Weaviate Integration
Weaviate is the vector database powering AtlasML's semantic search and similarity features. This guide covers everything you need to know about how AtlasML integrates with Weaviate.
What is Weaviate?
Weaviate is an open-source vector database that stores and searches high-dimensional vectors efficiently.
Key Features
- Vector Search: Find similar items using semantic similarity
- Hybrid Search: Combine vector and keyword search
- GraphQL API: Flexible query language
- Scalable: Handles millions of vectors
- Schema-Based: Structured data with properties
Why AtlasML Uses Weaviate
- Semantic Search: Find similar competencies by meaning, not just keywords
- Fast Retrieval: Sub-100ms queries even with thousands of items
- Flexible Schema: Easy to add new properties without migrations
- Vector Storage: Native support for embeddings
- Python SDK: First-class Python support
Connection Setup
Environment Variables
Configure Weaviate connection in .env:
WEAVIATE_HOST=https://weaviate.example.com # include scheme
WEAVIATE_PORT=443 # REST port
WEAVIATE_API_KEY=your-weaviate-api-key # optional for secured clusters
Connection in Code
File: atlasml/clients/weaviate.py
from atlasml.config import get_settings
import weaviate
from weaviate.auth import AuthApiKey
settings = get_settings()
auth_credentials = AuthApiKey(api_key=settings.weaviate.api_key) if settings.weaviate.api_key else None
client = weaviate.connect_to_custom(
http_host=settings.weaviate.host,
http_port=settings.weaviate.port,
http_secure=(settings.weaviate.scheme == "https"),
grpc_host=None, # REST-only
grpc_port=None,
auth_credentials=auth_credentials,
)
Singleton Pattern
AtlasML uses a singleton to ensure one client instance:
class WeaviateClientSingleton:
_instances = {}
@classmethod
def get_instance(cls, weaviate_settings=None) -> WeaviateClient:
if weaviate_settings is None:
weaviate_settings = get_settings().weaviate
key = (weaviate_settings.host, weaviate_settings.port)
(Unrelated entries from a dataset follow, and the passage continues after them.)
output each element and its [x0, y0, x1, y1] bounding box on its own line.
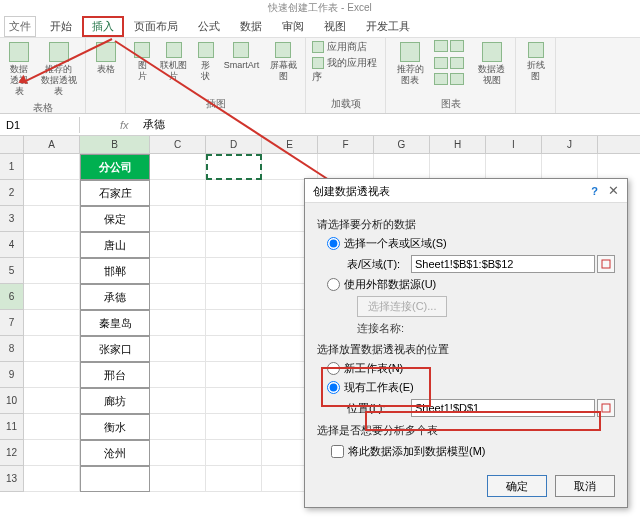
cell-A8[interactable] — [24, 336, 80, 362]
cell-C12[interactable] — [150, 440, 206, 466]
cell-B10[interactable]: 廊坊 — [80, 388, 150, 414]
cell-H1[interactable] — [430, 154, 486, 180]
cell-D3[interactable] — [206, 206, 262, 232]
tab-data[interactable]: 数据 — [230, 16, 272, 37]
cell-D5[interactable] — [206, 258, 262, 284]
cell-A4[interactable] — [24, 232, 80, 258]
cell-C10[interactable] — [150, 388, 206, 414]
col-header-D[interactable]: D — [206, 136, 262, 153]
row-header-13[interactable]: 13 — [0, 466, 24, 492]
cell-D12[interactable] — [206, 440, 262, 466]
cell-D13[interactable] — [206, 466, 262, 492]
radio-new-sheet[interactable] — [327, 362, 340, 375]
cell-B12[interactable]: 沧州 — [80, 440, 150, 466]
cell-F1[interactable] — [318, 154, 374, 180]
row-header-4[interactable]: 4 — [0, 232, 24, 258]
cell-E1[interactable] — [262, 154, 318, 180]
row-header-8[interactable]: 8 — [0, 336, 24, 362]
cell-A7[interactable] — [24, 310, 80, 336]
cell-D8[interactable] — [206, 336, 262, 362]
col-header-H[interactable]: H — [430, 136, 486, 153]
screenshot-button[interactable]: 屏幕截图 — [267, 40, 299, 84]
row-header-2[interactable]: 2 — [0, 180, 24, 206]
cell-C2[interactable] — [150, 180, 206, 206]
myapps-button[interactable]: 我的应用程序 — [312, 56, 379, 84]
shapes-button[interactable]: 形状 — [196, 40, 216, 84]
tab-review[interactable]: 审阅 — [272, 16, 314, 37]
cell-B3[interactable]: 保定 — [80, 206, 150, 232]
row-header-5[interactable]: 5 — [0, 258, 24, 284]
col-header-I[interactable]: I — [486, 136, 542, 153]
cell-B5[interactable]: 邯郸 — [80, 258, 150, 284]
cell-A3[interactable] — [24, 206, 80, 232]
tab-file[interactable]: 文件 — [4, 16, 36, 37]
table-button[interactable]: 表格 — [94, 40, 118, 77]
tab-developer[interactable]: 开发工具 — [356, 16, 420, 37]
select-all-corner[interactable] — [0, 136, 24, 153]
cell-A5[interactable] — [24, 258, 80, 284]
cell-D9[interactable] — [206, 362, 262, 388]
cell-D6[interactable] — [206, 284, 262, 310]
row-header-1[interactable]: 1 — [0, 154, 24, 180]
radio-external-data[interactable] — [327, 278, 340, 291]
row-header-9[interactable]: 9 — [0, 362, 24, 388]
cell-C4[interactable] — [150, 232, 206, 258]
cell-C7[interactable] — [150, 310, 206, 336]
col-header-C[interactable]: C — [150, 136, 206, 153]
radio-select-range[interactable] — [327, 237, 340, 250]
cell-J1[interactable] — [542, 154, 598, 180]
cell-C3[interactable] — [150, 206, 206, 232]
chart-icon[interactable] — [434, 73, 448, 85]
cell-D11[interactable] — [206, 414, 262, 440]
cell-B2[interactable]: 石家庄 — [80, 180, 150, 206]
cell-B1[interactable]: 分公司 — [80, 154, 150, 180]
location-picker-icon[interactable] — [597, 399, 615, 417]
row-header-3[interactable]: 3 — [0, 206, 24, 232]
cell-A10[interactable] — [24, 388, 80, 414]
cell-C5[interactable] — [150, 258, 206, 284]
cell-D1[interactable] — [206, 154, 262, 180]
row-header-12[interactable]: 12 — [0, 440, 24, 466]
row-header-6[interactable]: 6 — [0, 284, 24, 310]
chart-icon[interactable] — [434, 40, 448, 52]
cell-A11[interactable] — [24, 414, 80, 440]
col-header-G[interactable]: G — [374, 136, 430, 153]
tab-view[interactable]: 视图 — [314, 16, 356, 37]
cell-B4[interactable]: 唐山 — [80, 232, 150, 258]
cell-C9[interactable] — [150, 362, 206, 388]
cell-A1[interactable] — [24, 154, 80, 180]
cell-B13[interactable] — [80, 466, 150, 492]
store-button[interactable]: 应用商店 — [312, 40, 379, 54]
online-picture-button[interactable]: 联机图片 — [158, 40, 190, 84]
location-input[interactable] — [411, 399, 595, 417]
col-header-F[interactable]: F — [318, 136, 374, 153]
cell-B6[interactable]: 承德 — [80, 284, 150, 310]
recommended-pivot-button[interactable]: 推荐的 数据透视表 — [39, 40, 79, 99]
chart-icon[interactable] — [450, 73, 464, 85]
cell-C13[interactable] — [150, 466, 206, 492]
cell-D7[interactable] — [206, 310, 262, 336]
cell-C8[interactable] — [150, 336, 206, 362]
dialog-help-icon[interactable]: ? — [591, 179, 598, 203]
cell-C1[interactable] — [150, 154, 206, 180]
row-header-10[interactable]: 10 — [0, 388, 24, 414]
chart-icon[interactable] — [434, 57, 448, 69]
cell-A9[interactable] — [24, 362, 80, 388]
cell-A13[interactable] — [24, 466, 80, 492]
name-box[interactable]: D1 — [0, 117, 80, 133]
cell-C6[interactable] — [150, 284, 206, 310]
formula-bar[interactable]: 承德 — [137, 115, 640, 134]
cell-D4[interactable] — [206, 232, 262, 258]
chart-icon[interactable] — [450, 57, 464, 69]
fx-icon[interactable]: fx — [80, 119, 137, 131]
recommended-chart-button[interactable]: 推荐的 图表 — [392, 40, 428, 88]
col-header-E[interactable]: E — [262, 136, 318, 153]
tab-formulas[interactable]: 公式 — [188, 16, 230, 37]
cell-D2[interactable] — [206, 180, 262, 206]
cell-G1[interactable] — [374, 154, 430, 180]
cell-A2[interactable] — [24, 180, 80, 206]
cell-C11[interactable] — [150, 414, 206, 440]
table-range-input[interactable] — [411, 255, 595, 273]
col-header-A[interactable]: A — [24, 136, 80, 153]
cell-B11[interactable]: 衡水 — [80, 414, 150, 440]
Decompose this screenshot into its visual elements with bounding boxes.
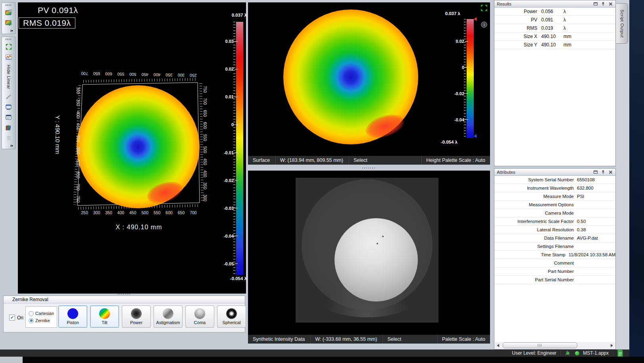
stamp-icon[interactable]: [5, 134, 13, 142]
app-right-edge: [616, 0, 629, 357]
desktop-background: [629, 0, 644, 357]
grip-handle[interactable]: [6, 4, 12, 6]
toolbar-overflow-icon[interactable]: [10, 144, 14, 148]
zernike-on-checkbox[interactable]: ✔ On: [9, 315, 23, 321]
report-icon[interactable]: [5, 104, 13, 111]
radio-zernike[interactable]: Zernike: [29, 318, 57, 323]
attribute-row: Interferometric Scale Factor0.50: [494, 217, 615, 226]
axis-ticks-bottom: 250 300 350 400 450 500 550 600 650 700: [73, 210, 204, 215]
colormap-new-icon[interactable]: [5, 9, 13, 16]
panel-splitter[interactable]: [3, 293, 245, 295]
part-image: [334, 218, 418, 302]
surface-panel: 0.037 λ 0.020-0.02-0.04 -0.054 λ i: [248, 2, 490, 156]
plot-name: Synthetic Intensity Data: [248, 336, 310, 342]
attribute-row: Instrument Wavelength632.800: [494, 184, 615, 192]
coma-icon: [194, 308, 205, 319]
status-bar: User Level: Engineer MST-1.appx: [0, 350, 629, 357]
palette-scale-mode[interactable]: Height Palette Scale : Auto: [421, 157, 490, 163]
tilt-button[interactable]: Tilt: [90, 305, 119, 328]
coma-button[interactable]: Coma: [185, 305, 214, 328]
toolbar-group: [2, 2, 16, 34]
grip-handle[interactable]: [6, 38, 12, 40]
scroll-right-button[interactable]: [609, 342, 615, 348]
attribute-row: Measure ModePSI: [494, 192, 615, 201]
script-file-icon[interactable]: [617, 350, 624, 356]
power-button[interactable]: Power: [122, 305, 151, 328]
zernike-term-buttons: PistonTiltPowerAstigmatismComaSpherical: [58, 305, 246, 328]
colorbar-tick: 0.02: [456, 39, 468, 44]
attribute-row: Settings Filename: [494, 242, 615, 251]
astigmatism-icon: [163, 308, 173, 319]
measure-icon[interactable]: [5, 93, 13, 100]
cursor-readout: W: (183.94 mm, 809.55 mm): [275, 157, 348, 163]
panel-title: Attributes: [497, 170, 593, 175]
cursor-readout: W: (-333.68 mm, 36.55 mm): [310, 336, 382, 342]
books-icon[interactable]: [5, 124, 13, 131]
select-mode[interactable]: Select: [383, 336, 406, 342]
attribute-row: Measurement Options: [494, 201, 615, 209]
intensity-status-bar: Synthetic Intensity Data W: (-333.68 mm,…: [248, 335, 490, 344]
spherical-button[interactable]: Spherical: [217, 305, 246, 328]
radio-cartesian[interactable]: Cartesian: [29, 311, 57, 316]
colorbar-tick: -0.03: [224, 206, 238, 211]
intensity-panel: [248, 171, 490, 335]
plot-name: Surface: [248, 157, 275, 163]
restore-icon[interactable]: [593, 170, 598, 174]
result-row: PV0.091λ: [494, 16, 615, 24]
close-icon[interactable]: [608, 170, 613, 174]
horizontal-scrollbar[interactable]: [495, 342, 615, 349]
surface-status-bar: Surface W: (183.94 mm, 809.55 mm) Select…: [248, 156, 490, 165]
scrollbar-thumb[interactable]: [503, 342, 577, 348]
colorbar-tick: -0.04: [224, 234, 238, 238]
select-mode[interactable]: Select: [349, 157, 372, 163]
result-row: Size Y490.10mm: [494, 41, 615, 49]
restore-icon[interactable]: [593, 2, 598, 6]
colormap-open-icon[interactable]: [5, 19, 13, 27]
colorbar-tick: -0.04: [454, 117, 468, 122]
result-row: RMS0.019λ: [494, 24, 615, 33]
toolbar-group: Hide Linear: [2, 36, 16, 149]
scale-max-marker[interactable]: [474, 17, 477, 21]
astigmatism-button[interactable]: Astigmatism: [154, 305, 183, 328]
colorbar-tick: -0.02: [454, 91, 468, 96]
x-axis-label: X : 490.10 mm: [95, 224, 183, 231]
status-green-dot: [575, 351, 579, 355]
piston-button[interactable]: Piston: [58, 305, 87, 328]
colorbar-ticks: 0.020-0.02-0.04: [441, 19, 468, 138]
move-view-icon[interactable]: [481, 4, 488, 11]
radio-icon[interactable]: [29, 318, 34, 323]
script-output-tab[interactable]: Script Output: [616, 3, 628, 44]
colorbar-min-label: -0.054 λ: [426, 140, 458, 144]
hide-linear-label[interactable]: Hide Linear: [6, 65, 11, 89]
pin-icon[interactable]: [601, 2, 606, 6]
surface-map: [283, 10, 418, 144]
toolbar-overflow-icon[interactable]: [10, 29, 14, 33]
scroll-left-button[interactable]: [495, 342, 501, 348]
radio-icon[interactable]: [29, 311, 34, 316]
attribute-row: Lateral Resolution0.38: [494, 226, 615, 234]
y-axis-label: Y : 490.10 mm: [54, 103, 61, 167]
checkbox-icon[interactable]: ✔: [9, 315, 15, 321]
linear-plot-icon[interactable]: [5, 54, 13, 61]
close-icon[interactable]: [608, 2, 613, 6]
spherical-icon: [226, 308, 237, 319]
attributes-title-bar[interactable]: Attributes: [494, 169, 615, 176]
colorbar-tick: -0.02: [224, 178, 238, 183]
info-icon[interactable]: i: [481, 21, 488, 27]
move-icon[interactable]: [5, 43, 13, 50]
power-icon: [131, 308, 142, 319]
colorbar-tick: 0.03: [225, 39, 238, 44]
scale-min-marker[interactable]: [474, 134, 477, 138]
results-title-bar[interactable]: Results: [494, 0, 615, 8]
attribute-row: Time Stamp11/8/2024 10:33:58 AM: [494, 251, 615, 259]
windows-taskbar[interactable]: [0, 357, 644, 363]
attributes-panel: Attributes System Serial Number6550108In…: [494, 168, 616, 350]
report-window-icon[interactable]: [5, 114, 13, 121]
attribute-row: Part Number: [494, 267, 615, 276]
attribute-row: Data FilenameAVG-P.dat: [494, 234, 615, 242]
colorbar-tick: 0: [462, 65, 468, 70]
horizontal-splitter[interactable]: [248, 166, 490, 170]
pin-icon[interactable]: [601, 170, 606, 174]
panel-title: Results: [497, 2, 593, 6]
palette-scale-mode[interactable]: Palette Scale : Auto: [437, 336, 490, 342]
if key not in cls._instances:
cls._instances[key] = WeaviateClient(weaviate_settings)
return cls._instances[key]
Why singleton?
- Reuse connection across requests
- Avoid connection overhead
- Thread-safe connection pooling
Getting the Client
from atlasml.clients.weaviate import get_weaviate_client
client = get_weaviate_client()
Collections (Schemas)
Available Collections
AtlasML defines three main collections:
class CollectionNames(str, Enum):
EXERCISE = "Exercise"
COMPETENCY = "Competency"
SEMANTIC_CLUSTER = "SemanticCluster"
Collection Schemas
1. Competency Collection
COMPETENCY_SCHEMA = {
"class": "Competency",
"description": "Competency records with embeddings",
"vectorizer": "none", # We provide vectors manually
"properties": [
{
"name": "competency_id",
"dataType": ["int"],
"description": "Unique competency ID"
},
{
"name": "title",
"dataType": ["text"],
"description": "Competency title"
},
{
"name": "description",
"dataType": ["text"],
"description": "Competency description"
},
{
"name": "course_id",
"dataType": ["int"],
"description": "Associated course ID"
}
]
}
Example Object:
{
"uuid": "a1b2c3d4-...",
"properties": {
"competency_id": 42,
"title": "Object-Oriented Programming",
"description": "Understanding OOP principles",
"course_id": 1
},
"vector": [0.123, -0.456, 0.789, ...] // 1536 dimensions
}
2. Exercise Collection
EXERCISE_SCHEMA = {
"class": "Exercise",
"description": "Exercise records with competency associations",
"vectorizer": "none",
"properties": [
{
"name": "exercise_id",
"dataType": ["int"],
"description": "Unique exercise ID"
},
{
"name": "title",
"dataType": ["text"],
"description": "Exercise title"
},
{
"name": "description",
"dataType": ["text"],
"description": "Exercise description"
},
{
"name": "competency_ids",
"dataType": ["int[]"],
"description": "Associated competency IDs"
},
{
"name": "course_id",
"dataType": ["int"],
"description": "Course ID"
}
]
}
3. SemanticCluster Collection
SEMANTIC_CLUSTER_SCHEMA = {
"class": "SemanticCluster",
"description": "Semantic clusters of competencies",
"vectorizer": "none",
"properties": [
{
"name": "cluster_id",
"dataType": ["text"],
"description": "Unique cluster identifier"
},
{
"name": "course_id",
"dataType": ["int"],
"description": "Course ID"
}
]
}
Auto-Creation
Collections are created automatically on startup:
def _ensure_collections_exist(self):
for collection_name, schema in COLLECTION_SCHEMAS.items():
if not self.client.collections.exists(collection_name):
self.client.collections.create_from_dict(schema)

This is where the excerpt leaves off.